Jobs, Oversupply, and Historical Parallels

  • Fears of a “new normal” with oversupply of programmers, falling salaries, and career changes; parallels drawn to:
    • Dot‑com bust (early 2000s)
    • Defense downturns and oil/gas cycles
  • Debate over whether good developers will “always” be in demand vs. AI eventually encroaching on even senior roles (code review, architecture).
  • Some see current conditions (post‑COVID correction + AI hype) as worse or more prolonged than 2001–2003; others note tech is still far from “dead.”

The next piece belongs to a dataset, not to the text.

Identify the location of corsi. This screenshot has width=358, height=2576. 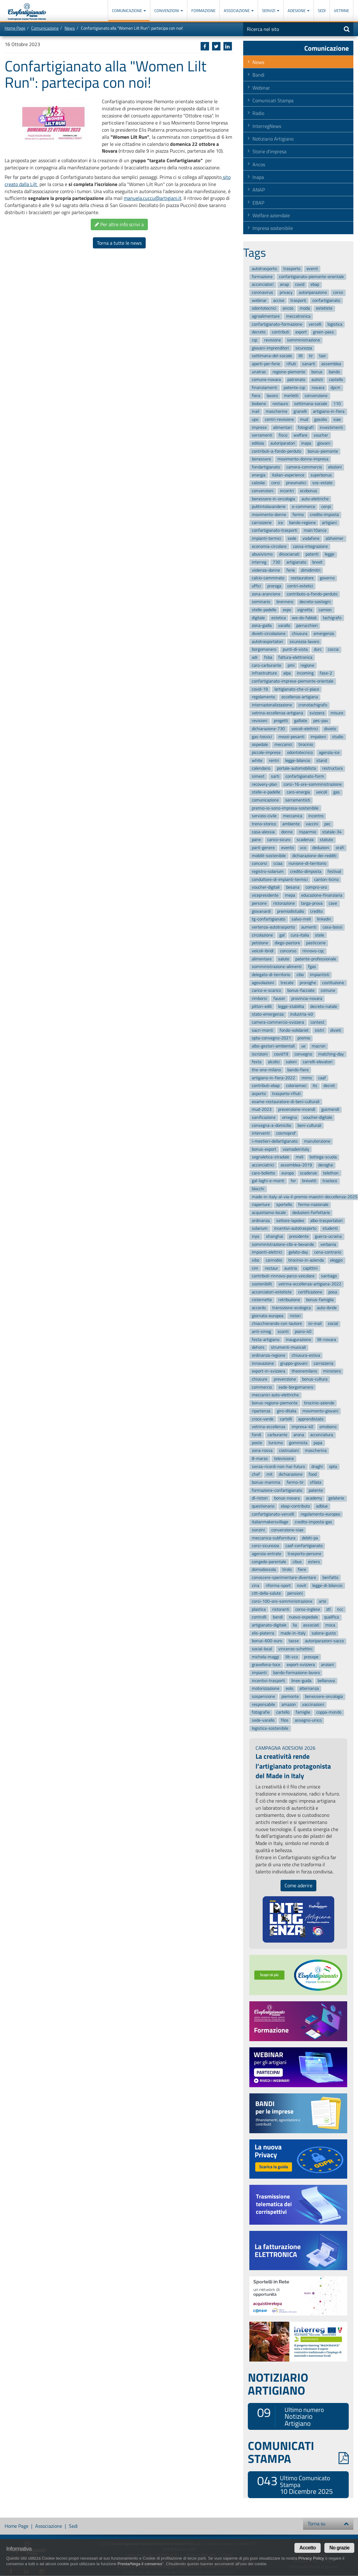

Ethics and Externalities of AI

  • Concerns cited: unconsented training on copyrighted work, environmental cost of training/inference, labor displacement (especially juniors), misinformation, enshittified search, and mental‑health harms.
  • Counterpoints: AI as just another tool like photography or sewing machines; training seen by some as transformative fair use; “the market” and governments largely don’t share strong moral objections.
  • Ongoing argument over whether to regulate AI tightly (e.g., banning legal/medical advice, ad‑generation) vs. futility of stopping it while other countries race ahead.

Frontend, “Slop,” and Commoditization

  • Many see HTML/CSS/UI design as commoditized: AI, Squarespace/Wix, templates, and WordPress already cover “good enough” for most clients.
  • Others argue that when 99% of sites are garbage, the remaining 1% of high‑quality work can still be valuable—but the niche is small and competitive.
  • Emergent view: a future market in fixing AI‑generated or low‑end messes, similar to today’s business in repairing bad WordPress implementations.